Hip-hop has been undergoing something of an image shift over the past few years. Kanye West might be to blame, his verbiose and hopeful rhyming sitting quite comfortably with his 808 loving MOR listeners. Or maybe it’s the inimitable Jay-Z, lazy and limp in his old age (the excellent Black Album excepted), supporting Coldplay of all people.
But whatever your opinion on the reasons behind it, fact is that there hasn’t been a really gritty rap album released since, oh, Clipse’s coke–hop masterpiece Hell Hath No Fury. That all changed earlier this year, though, as (Chef) Raekwon, arguably the most talented of all the Wu-Tang collective, releases the highly anticipated Only Built 4 Cuban Linx Pt II.
Given that the first edition of OB4CL was rightly revered as one of the all time great hip hop records - alongside other Wu creations such as 36 Chambers and GZA’s Liquid Swords - expectations have been high. And for once, the hype is nearly completely justified. Clocking in at a rather bloated looking 77 minutes and 24 tracks merely disguises that almost all of OB4CLII is gold plated.
Soul tinged opener ‘Return of the North Star’ eases the listener in, Rae listening to advice from a sage voiced father figure, before the album proper kicks in with the J-Dilla (the much missed producer seems to be overtaking the Notorious B.I.G. and Tupac Shakur in terms of output from beyond the grave) produced ‘House of Flying Daggers’, a mean statement of intent that marches forward on frantic strings. The lyrics are typical Wu Tang fodder, at once flowing and scatterbrained, the four MCs tag teaming about drug dealing, gang warfare and rap potency. But it’s left to Inspectah Deck to sum up the point best “See the murals on the project walls/ won’t stop till I got them all” before a potent chanted chorus kicks in: “Soldiers in the front/Let the heat pump/Troops on the left/fight to the death/Fam on the right/Infra red lights/Wolves in the back/Ready to attack”.
It sets the bar high, and if what follows rarely outjumps such a potent statement, it never dips significantly below. ‘Sonny’s Missing’ recants a storyline of drugs, murder and torture straight out of The Wire in brutal detail, only for ‘Cold Outside’ to hit with a lethal dose of pathos, borrowing a broken mariachi trumpet hook and a warm soul vocal to match it’s mournful paean to hood life: “Real life stories is made/And candles got blazed for little young soldiers/shot by them strays”.
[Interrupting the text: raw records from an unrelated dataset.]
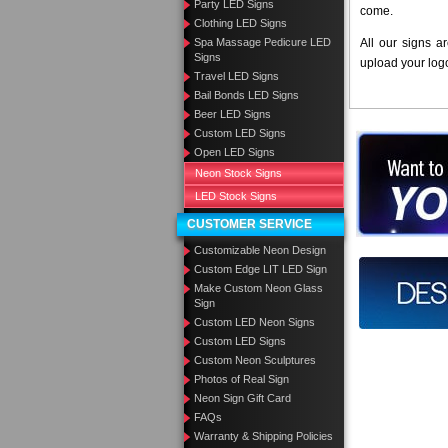
Party LED Signs
come.
Clothing LED Signs
Spa Massage Pedicure LED
All our signs a
Signs
upload your log
Travel LED Signs
Bail Bonds LED Signs
Beer LED Signs
Custom LED Signs
Want to des
Open LED Signs
Neon Stock Signs
Call us at
LED Stock Signs
CUSTOMER SERVICE
Customizable Neon Design
Custom Edge LIT LED Sign
Design you
Make Custom Neon Glass
Sign
Custom LED Neon Signs
Custom LED Signs
Custom Neon Sculptures
Photos of Real Sign
Neon Sign Gift Card
FAQs
Warranty & Shipping Policies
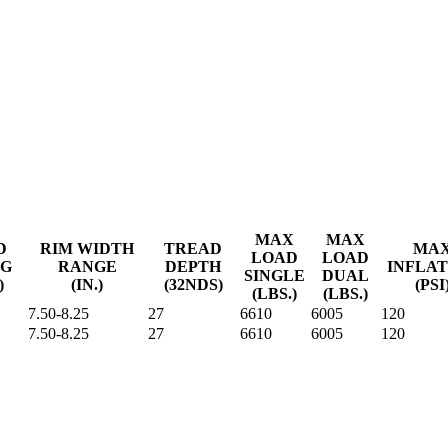
MAX
MAX
D
RIM WIDTH
TREAD
MA
LOAD
LOAD
NG
RANGE
DEPTH
INFLAT
SINGLE
DUAL
)
(IN.)
(32NDS)
(PSI
(LBS.)
(LBS.)
7.50-8.25
27
6610
6005
120
7.50-8.25
27
6610
6005
120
Those two tracks demonstrate why OB4CLII’s is a lyrical success – Rae might lace his lyrics with bragging stories of stick-ups, murders and drug deals, but he’s a storyteller with enough nous to divert from his theme once in a while. As such ‘Gihad’ opens with the Chef railing against vintage clothing and half moon specs, before Ghostface Killah adds some hilarious rasping filth about screwing around with his buddy’s girlfriend who “take a dick like a ribeye steak”. And of course, Rae gets a little teary eyed during a lovelorn tribute to Ol’ Dirty Bastard in ‘Ason Jones’: “An’ now I understand the meaning of love/When I kissed the nigger.”
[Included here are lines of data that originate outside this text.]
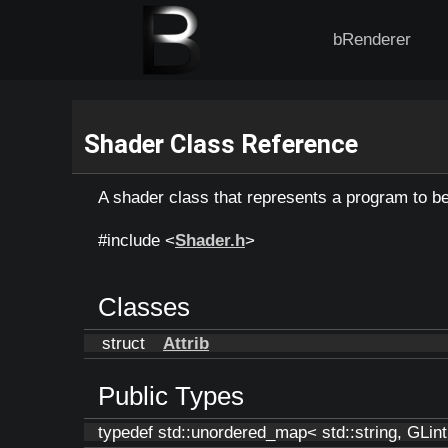
bRenderer
Shader Class Reference
A shader class that represents a program to 
#include <
Shader.h
>
Classes
struct
Attrib
Public Types
typedef std::unordered_map< std::string, GLin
But that lyrical versatility is only half the story. It’s the often perfect synthesis between lyrical content and production on OB4CLII that makes the album simply sublime. It’s all the more impressive given the vast array of contributors behind the desk. Raekwon’s own work, a thundering string section riff on ‘Canal St’ more than holds it’s own against the RZA’s eerily synth laden ‘Black Mozart’ or Dr. Dre’s steel drum powered ‘Catalina’.
I could go on, dissect every track piece by piece like the forensic investigators described in ‘Surgical Gloves’, but there really isn’t any need. OB4CLII is quite simply one of the best rap records released this decade: literate, funny, dark, evocative and meaningful all at once. Perhaps the best measure of its strength is in how deeply I; a middle class white boy, am prepared to listen to every word involved. And when Rae asks me to ‘Kiss The Ring’, you know what, I just might. He’s earned it.